Iván "John" Borodiak (July 13, 1936 – September 13, 2025) was a soccer player who played as a defender in the American Soccer League and the North American Soccer League. Born in Argentina, he also earned one cap for the United States national team.

==Professional==
Born on July, 13, 1936, in Buenos Aires, Argentina, of Ukrainian descent, Borodiak started his career in the Argentine league, playing for Talleres de Remedios de Escalada, and later for Almagro. In early 1960, the Philadelphia Ukrainian Nationals of the American Soccer League (ASL) signed Borodiak to bolster the squad for an upcoming National Challenge Cup series. The move paid off, and the Ukes won the 1960, 1961, 1963 and 1967 National Challenge Cups. In 1965, during the ASL off season, he played in the Eastern Canada Professional Soccer League with Toronto Roma. In 1967, he played for the Newark Ukrainian Sitch and Philadelphia Spartans. In 1968, Borodiak signed with the Cleveland Stokers of the North American Soccer League. The next year, he transferred to the Baltimore Bays. That season, he was a first team NASL All Star.

==National team==
Borodiak earned one cap with the U.S. national team in a 10–0 loss to England on May 27, 1964.
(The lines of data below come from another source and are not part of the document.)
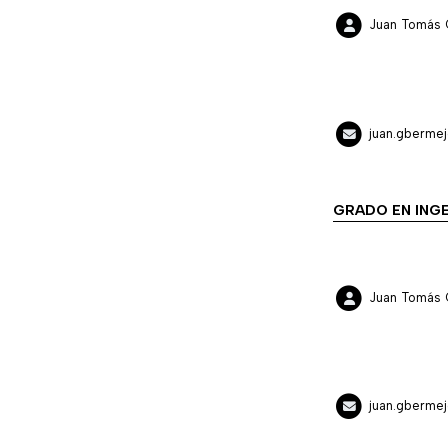
Juan Tomás 
juan.gberme
GRADO EN INGE
Juan Tomás 
juan.gberme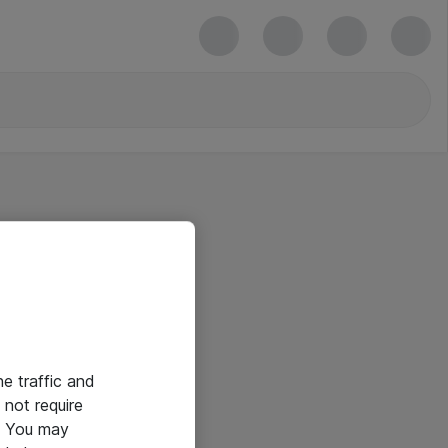
he traffic and
not require
e. You may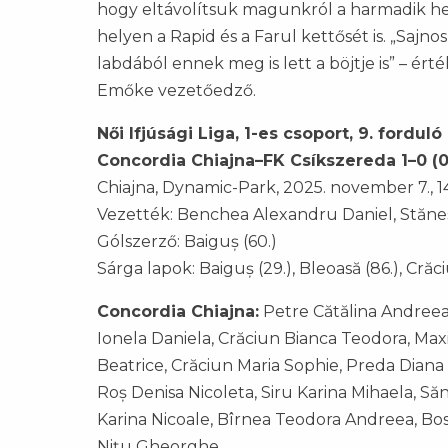
hogy eltávolítsuk magunkról a harmadik hel
helyen a Rapid és a Farul kettősét is. „Sajn
labdából ennek meg is lett a böjtje is” – 
Emőke vezetőedző.
Női Ifjúsági Liga, 1-es csoport, 9. forduló
Concordia Chiajna–FK Csíkszereda 1–0 (0
Chiajna, Dynamic-Park, 2025. november 7., 1
Vezették: Benchea Alexandru Daniel, Stănes
Gólszerző: Baiguș (60.)
Sárga lapok: Baiguș (29.), Bleoasă (86.), Crăci
Concordia Chiajna:
Petre Cătălina Andreea
Ionela Daniela, Crăciun Bianca Teodora, Ma
Beatrice, Crăciun Maria Sophie, Preda Diana
Roș Denisa Nicoleta, Siru Karina Mihaela, S
Karina Nicoale, Bîrnea Teodora Andreea, Bo
Nițu Gheorghe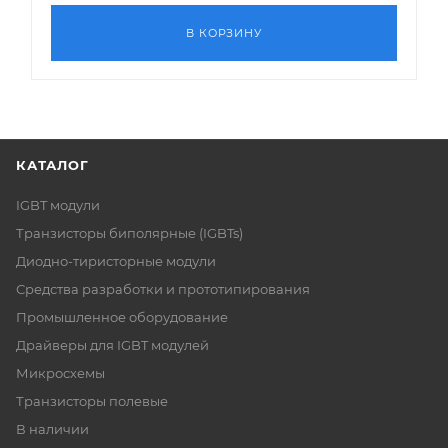
В КОРЗИНУ
КАТАЛОГ
IGBT модули
Транзисторы биполярные (IGBTs)
Диодно-тиристорные модули
Средства разработки и прототипирования
Промышленное оборудование
Драйверы для IGBT модулей
Микросхемы
Транзисторы полевые
В наличии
== Later life and death ==
After retiring from professional playing in 1970, Borodiak coached soccer and played with amateur teams into his 40s. He earned certification in dental cosmetics at Temple University in the 1960s, and owned a dental lab in Philadelphia until he retired in 2018. He died on September 13, 2025.